A problem with log_det and cholesky decomposition

(lusixing) #1

The model provided by this paper:paper is said to be a convex SDP problem which can be stated as follow:

where the variable v_k is ld matrix and tau is a scalar,however in this case,log_det(H v_k*v_k’ *H)and chol()can not be accepted by cvx ,and i try log_det(norm(v_k,2)) instead but it returns the following error:’'Disciplined convex programming error: Invalid computation: geo_mean( {convex} ),So,can someone give me some idea how to make it work by the cvx ,very grateful for your help and thanks a lot.

(Dinh) #2

As I understand it, your only problem is the term

\log | W_k |

which is the log det of W_k. Actually I think you just have to toy a little bit with the determinant property

\det \left( \begin{array}{cc} A & B \\ C & D \end{array} \right) = \det(A)\det(D-CA^{-1}B)

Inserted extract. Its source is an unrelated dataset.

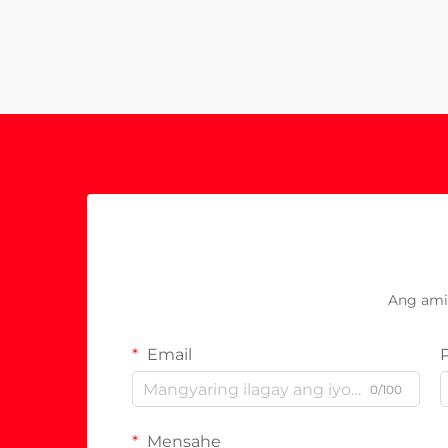
Ang ami
Email
0/100
Mensahe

when A is invertible to rewrite the problem as a cvx compatible problem.

(lusixing) #3

Thank you for your attention.
In fact,by adopting this transformation,the term log_det(W_k) become:
\left | W_k \right |=\frac{1}{\left | J_{k} \right |}\begin{vmatrix}-J_k & V_k^{H}H^{H}\\ HV_k & I\end{vmatrix}
and the corresponding cvx code is something like:

cvx_begin sdp

variable tau
variable v(Nt,dk)
maximize(tau )
subject to
    [eye(dk*Nt) vec(v);vec(v)' Pd]'>=0
     [         eye(Nr*dk)              [vec(v)] ;                                                  
      [vec(v)]'            -tau+log_det([-Jk v';v eye(Nr)])] >= 0


which still rejected by the cvx,return the error:"Error using cvxprob/newcnstr (line 123)Both sides of an SDP constraint must be affine."
but thanks for your help anyway

(Dinh) #4

In that case, the only solution that I see is to perform some kind of dichotomy on \tau and solving a feasiblity problem via

\min_{V_k,\eta_k} \quad \eta_k - \log |W_k|

such that

\left[ \begin{array}{cc} I & b_k \\ b_k^H & *+\eta_k \end{array} \right] \geq 0

where * stands for the remaining terms of T_k except \log |W_k|, hoping that cvx is able to handle the cost function. If all minima are negative, the original problem has a solution for the value of \tau.